I've uploaded and expanded about half the archives on my Synology, and it's currently indexing everything, so I can't comment on the photo issues you've mentioned quite yet.
Overall, I'm happy there exists a mechanism to get my photos, but the quality of the experience is truly awful.
More like, they're just wanting to make sure they're legally covered. There is no added benefit for the company in making that experience better.
Source: working on a product engineering team for a larger company. Why would we upheave our roadmap for something that doesn't help provide explicit value to our product offerings? We've got a list a mile long of improvements and new capabilities to deliver on, and no engineer likes working through legal hoops anyways.
I don't see how your statement contradicts your parent comment's. Looks like Google just did the bare minimum to cover themselves legally (as you said). But that shouldn't mean that they can't make the experience better.
As for no engineer liking working through legal hoops, my observations disagree. Many absolutely don't care. Give them a well-described Jira ticket and they'll happily chip away at it for a year if it's necessary.
My brother passed away very suddenly a couple of years ago. Google Takeout and similar services were a godsend for extracting and archiving everything from his accounts. As far as I know, everything exported fine, thiugh he didn’t use Google Photos.
Gzipped tarballs are an option now with what looks like a 40GB max.
$ ls -lh takeout*
-rw-r--r-- 1 ben ben 39G Sep 26 18:29 takeout-20200925T172738Z-001.tgz
-rw-r--r-- 1 ben ben 38G Sep 26 19:20 takeout-20200925T172738Z-002.tgz
-rw-r--r-- 1 ben ben 35G Sep 26 20:06 takeout-20200925T172738Z-003.tgz
I use this one every other month -- download everything and throw it in cold storage. Mainly keeping it for the scary possibility of being kicked out of my account.
I just used it to pull over 350gigs of photos. Not fun. They really make it hard to reimport photos elsewhere.
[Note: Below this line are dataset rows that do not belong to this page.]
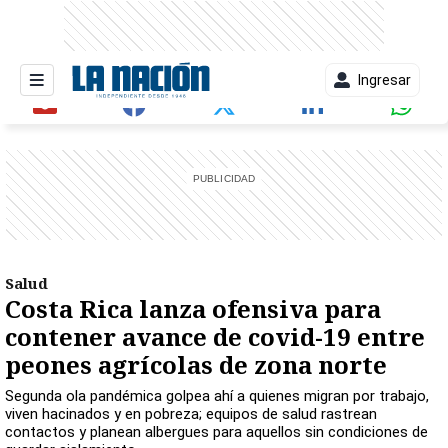
Ingresar
entana)
Salud
Costa Rica lanza ofensiva para
contener avance de covid-19 entre
peones agrícolas de zona norte
Segunda ola pandémica golpea ahí a quienes migran por trabajo,
viven hacinados y en pobreza; equipos de salud rastrean
contactos y planean albergues para aquellos sin condiciones de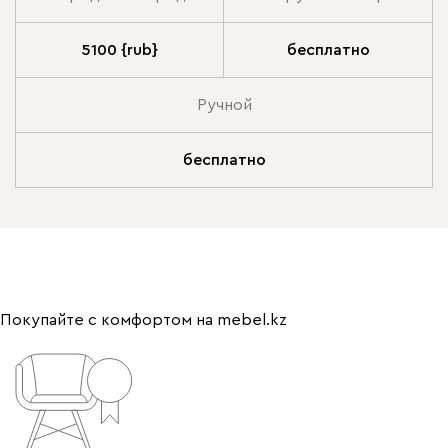
5100 {rub}
бесплатно
Ручной
бесплатно
Покупайте с комфортом на mebel.kz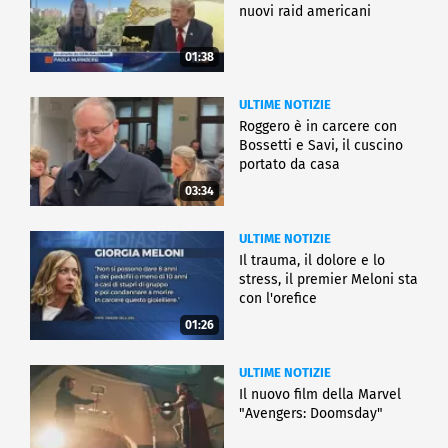
nuovi raid americani
01:38
ULTIME NOTIZIE
Roggero è in carcere con
Bossetti e Savi, il cuscino
portato da casa
03:34
ULTIME NOTIZIE
Il trauma, il dolore e lo
stress, il premier Meloni sta
con l'orefice
01:26
ULTIME NOTIZIE
Il nuovo film della Marvel
"Avengers: Doomsday"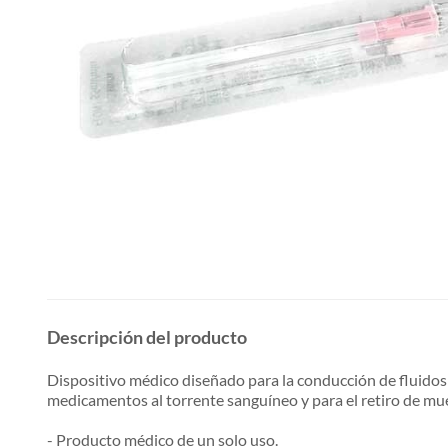
Descripción del producto
Dispositivo médico diseñado para la conducción de fluidos
medicamentos al torrente sanguíneo y para el retiro de mu
- Producto médico de un solo uso.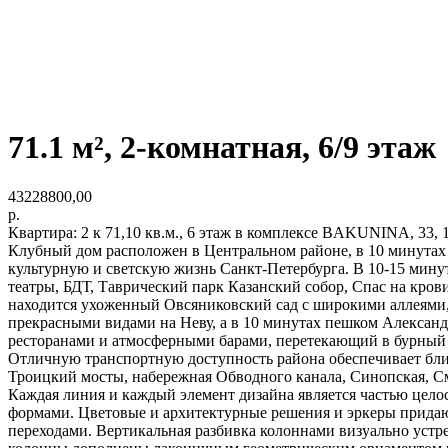
71.1 м², 2-комнатная, 6/9 этаж
43228800,00
р.
Квартира: 2 к 71,10 кв.м., 6 этаж в комплексе BAKUNINA, 33, 1 о
Клубный дом расположен в Центральном районе, в 10 минутах 
культурную и светскую жизнь Санкт-Петербурга. В 10-15 мин
театры, БДТ, Таврический парк Казанский собор, Спас на кро
находится ухоженный Овсяниковский сад с широкими аллеями,
прекрасными видами на Неву, а в 10 минутах пешком Александ
ресторанами и атмосферными барами, перетекающий в бурный
Отличную транспортную доступность района обеспечивает бли
Троицкий мосты, набережная Обводного канала, Синопская, С
Каждая линия и каждый элемент дизайна является частью це
формами. Цветовые и архитектурные решения и эркеры прида
переходами. Вертикальная разбивка колоннами визуально устр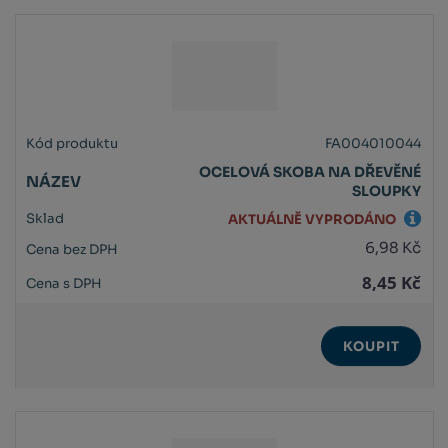
FA004010044
OCELOVÁ SKOBA NA DŘEVĚNÉ
SLOUPKY
AKTUÁLNĚ VYPRODÁNO
6,98 Kč
8,45 Kč
KOUPIT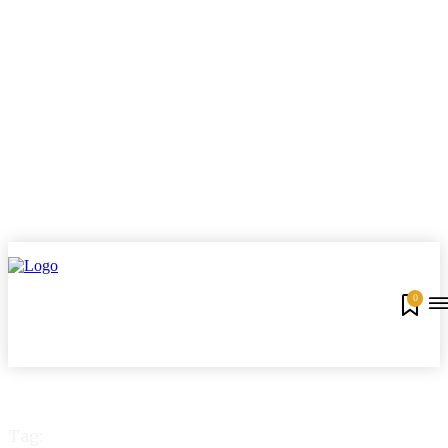
0
Tag: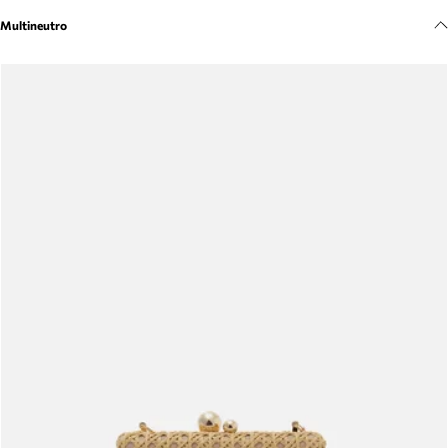
Meus pedidos
Multineutro
Acompanhe seus pedidos e solicite devoluções.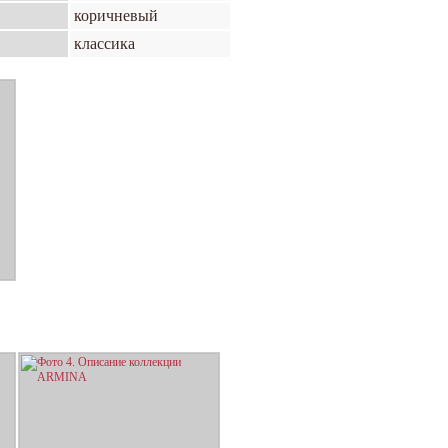
коричневый
классика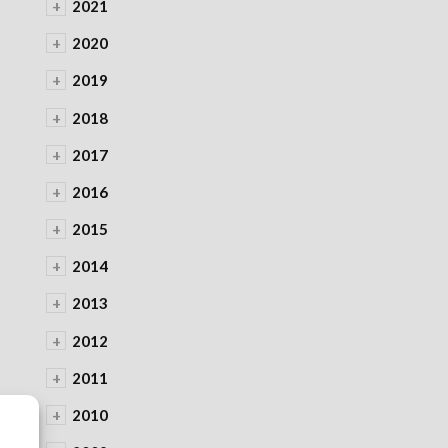
+
2021
+
2020
+
2019
+
2018
+
2017
+
2016
+
2015
+
2014
+
2013
+
2012
+
2011
+
2010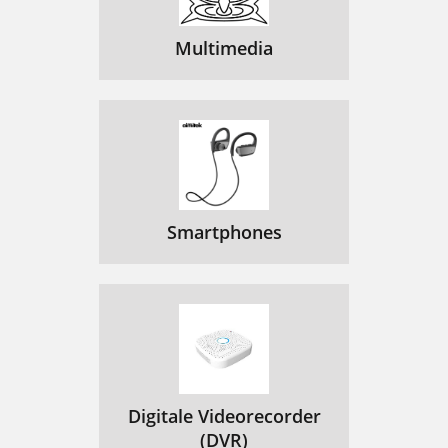
Multimedia
Smartphones
Digitale Videorecorder
(DVR)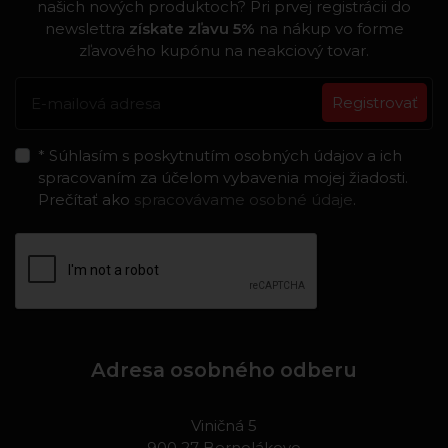
našich nových produktoch? Pri prvej registrácii do
newslettra
získate zľavu 5%
na nákup vo forme
zľavového kupónu na neakciový tovar.
Registrovať
* Súhlasím s poskytnutím osobných údajov a ich
spracovaním za účelom vybavenia mojej žiadosti.
Prečítať ako
spracovávame osobné údaje
.
Adresa osobného odberu
Viničná 5
900 27 Bernolákovo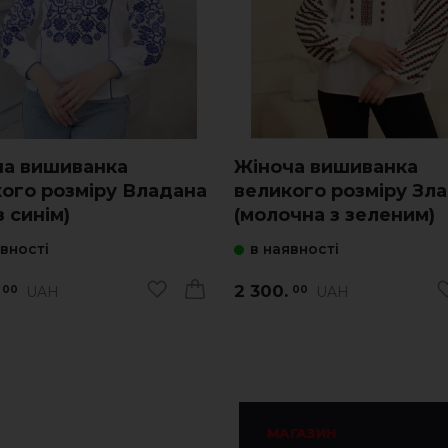
ча вишиванка
Жіноча вишиванка
ого розміру Владана
великого розміру Зл
з синім)
(молочна з зеленим)
явності
в наявності
2 300.
UAH
UAH
00
00
МАГАЗИН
I wish their app just had a download all.
As I wrote elsewhere, previously. I agree it's a mess, but not the end of the world. Extract the file -not- preserving directory structure(-j flag). Now you just have everything in a single folder. Then delete the metadata files by file extension. This took all of a few seconds to do for each zip.
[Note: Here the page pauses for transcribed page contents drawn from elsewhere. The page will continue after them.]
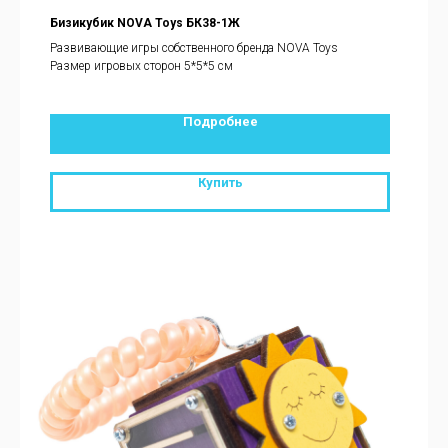
Бизикубик NOVA Toys БК38-1Ж
Развивающие игры собственного бренда NOVA Toys
Размер игровых сторон 5*5*5 см
Подробнее
Купить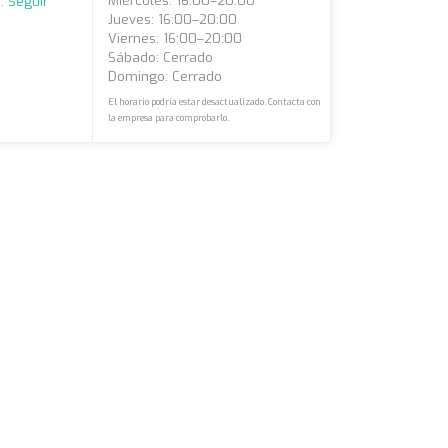
Miércoles: 16:00–20:00
..
Seguir
Jueves: 16:00–20:00
Viernes: 16:00–20:00
Sábado: Cerrado
Domingo: Cerrado
El horario podría estar desactualizado. Contacta con
la empresa para comprobarlo.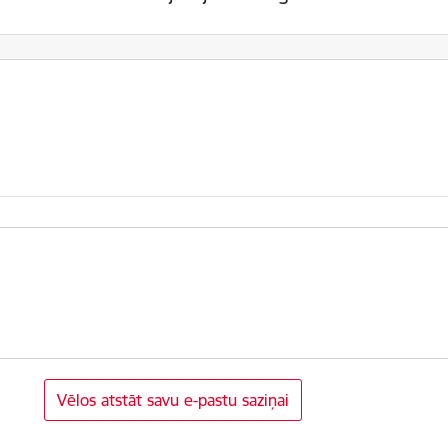
Vēlos atstāt savu e-pastu saziņai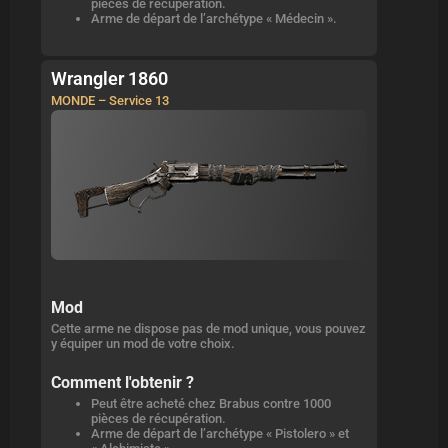
pièces de récupération.
Arme de départ de l’archétype « Médecin ».
Wrangler 1860
MONDE – Service 13
Mod
Cette arme ne dispose pas de mod unique, vous pouvez
y équiper un mod de votre choix.
Comment l'obtenir ?
Peut être acheté chez Brabus contre 1000
pièces de récupération.
Arme de départ de l’archétype « Pistolero » et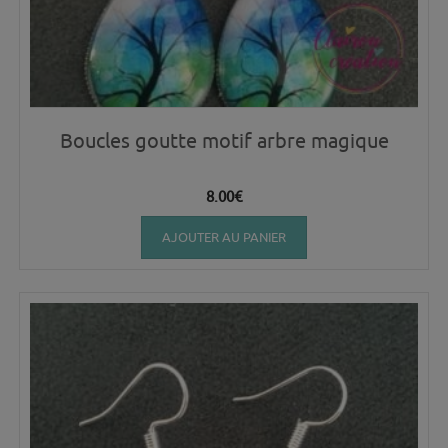
Boucles goutte motif arbre magique
8.00
€
AJOUTER AU PANIER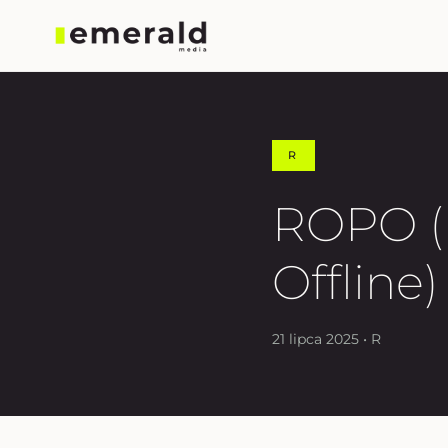
R
ROPO (
Offline)
21 lipca 2025 • R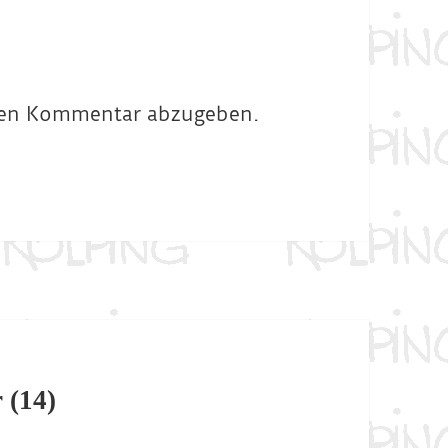
nen Kommentar abzugeben.
 (14)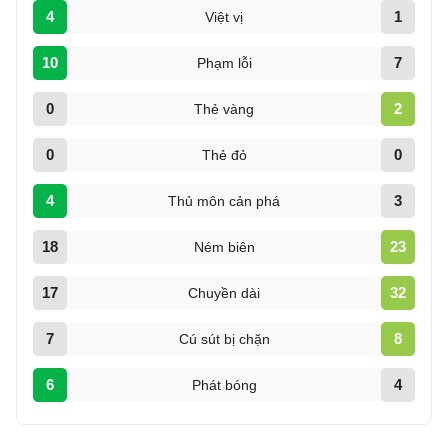
4
1
Việt vị
10
7
Phạm lỗi
0
2
Thẻ vàng
0
0
Thẻ đỏ
4
3
Thủ môn cản phá
18
23
Ném biên
17
32
Chuyền dài
7
8
Cú sút bị chặn
6
4
Phát bóng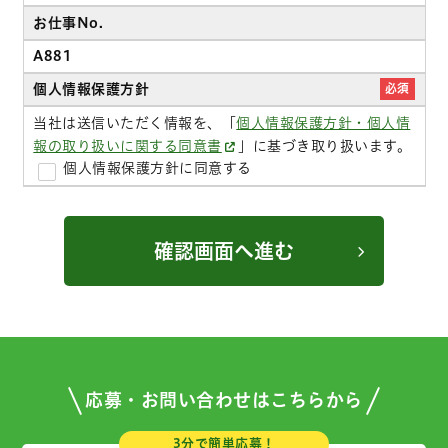
お仕事No.
A881
個人情報保護方針
必須
当社は送信いただく情報を、「
個人情報保護方針・個人情
報の取り扱いに関する同意書
」に基づき取り扱います。
個人情報保護方針に同意する
応募・お問い合わせはこちらから
3分で簡単応募！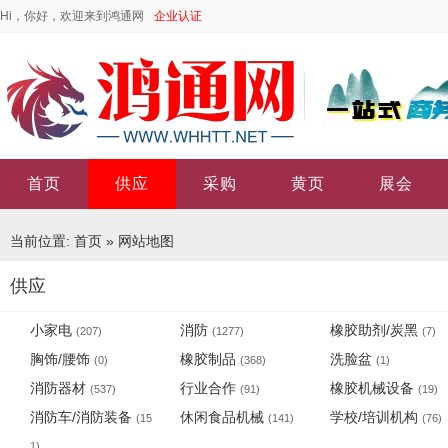
Hi，你好，欢迎来到鸿通网
企业认证
首页
供应
采购
黄页
展会
当前位置:
首页
»
网站地图
供应
小家电
消防
橡胶助剂/炭黑
(207)
(1277)
(7)
胸饰/腰饰
橡胶制品
洗脸盆
(0)
(368)
(1)
消防器材
行业合作
橡胶机械设备
(537)
(91)
(19)
消防车/消防装备
休闲食品机械
学校/培训机构
(15
(141)
(76)
1)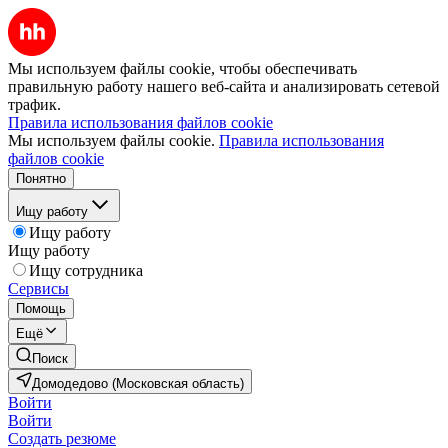
Мы используем файлы cookie, чтобы обеспечивать
правильную работу нашего веб-сайта и анализировать сетевой
трафик.
Правила использования файлов cookie
Мы используем файлы cookie.
Правила использования
файлов cookie
Понятно
Ищу работу
Ищу работу
Ищу работу
Ищу сотрудника
Сервисы
Помощь
Ещё
Поиск
Домодедово (Московская область)
Войти
Войти
Создать резюме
Shameless selfplug: As part of ongoing privacy research me and colleagues developed a website that parses personal data exports/takeouts from google, twitter, instagram and facebook and visualizes the data in a treemap and a timeline. We aim toincrease the awareness of personal data and the effects of online behaviour.
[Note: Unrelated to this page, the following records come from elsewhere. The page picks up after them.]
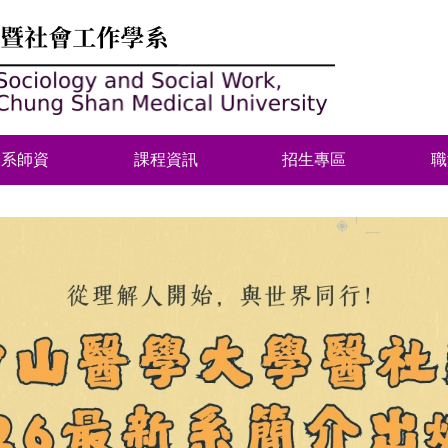
本系師資
課程資訊
招生專區
職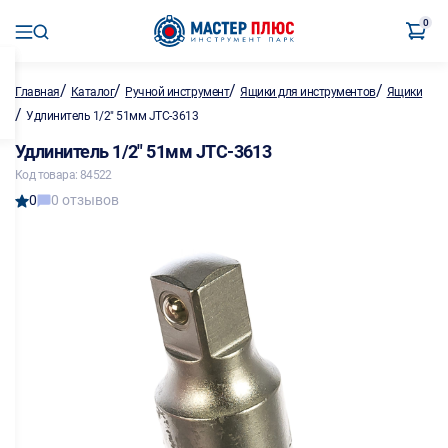
0
/
/
/
/
Главная
Каталог
Ручной инструмент
Ящики для инструментов
Ящики
/
Удлинитель 1/2" 51мм JTC-3613
Удлинитель 1/2" 51мм JTC-3613
Код товара: 84522
0
0 отзывов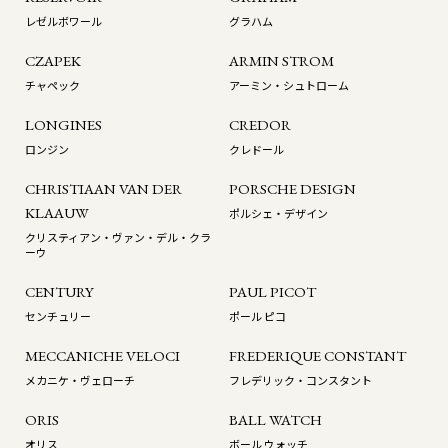
レゼルボワール
グラハム
CZAPEK
ARMIN STROM
チャペック
アーミン・シュトローム
LONGINES
CREDOR
ロンジン
クレドール
CHRISTIAAN VAN DER
PORSCHE DESIGN
KLAAUW
ポルシェ・デザイン
クリスティアン・ヴァン・デル・クラ
ーウ
CENTURY
PAUL PICOT
センチュリー
ポール ピコ
MECCANICHE VELOCI
FREDERIQUE CONSTANT
メカニケ・ヴェローチ
フレデリック・コンスタント
ORIS
BALL WATCH
オリス
ボール ウォッチ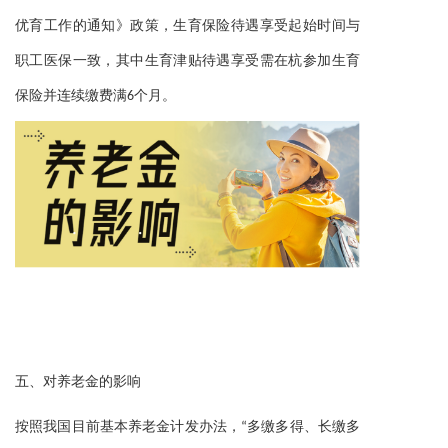
优育工作的通知》政策，生育保险待遇享受起始时间与
职工医保一致，其中生育津贴待遇享受需在杭参加生育
。
保险并连续缴费满6个月
五、
对养老金的影响
按照我国目前基本养老金计发办法，“多缴多得、长缴多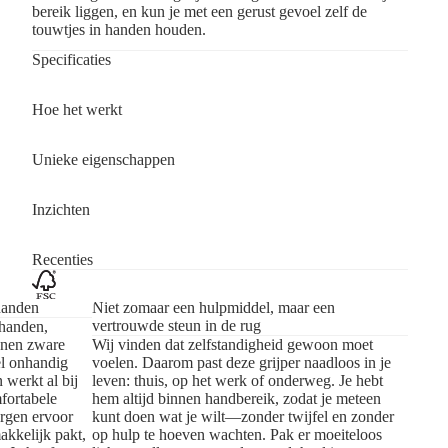
bereik liggen, en kun je met een gerust gevoel zelf de
touwtjes in handen houden.
Specificaties
Hoe het werkt
Unieke eigenschappen
Inzichten
Recenties
handen
Niet zomaar een hulpmiddel, maar een
vertrouwde steun in de rug
 handen,
nnen zware
Wij vinden dat zelfstandigheid gewoon moet
el onhandig
voelen. Daarom past deze grijper naadloos in je
 werkt al bij
leven: thuis, op het werk of onderweg. Je hebt
fortabele
hem altijd binnen handbereik, zodat je meteen
orgen ervoor
kunt doen wat je wilt—zonder twijfel en zonder
akkelijk pakt,
op hulp te hoeven wachten. Pak er moeiteloos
The data is not uploaded and instead parsed in the browser.
For the Google takeout make sure not to include data from Photos, Gmail, Youtube and Drive as they make the export too big. Also select "JSON" for "My Activity".
I do a full takeout every month or so, both for myself and also my parents. It's largely so that we don't lose anything if Google does one of its awesome sudden account disablings.
I have this run every few months and then download and backup the archive. I like to think it will be helpful in case of the dreaded 'locked out of google for no reason and no recourse' situation.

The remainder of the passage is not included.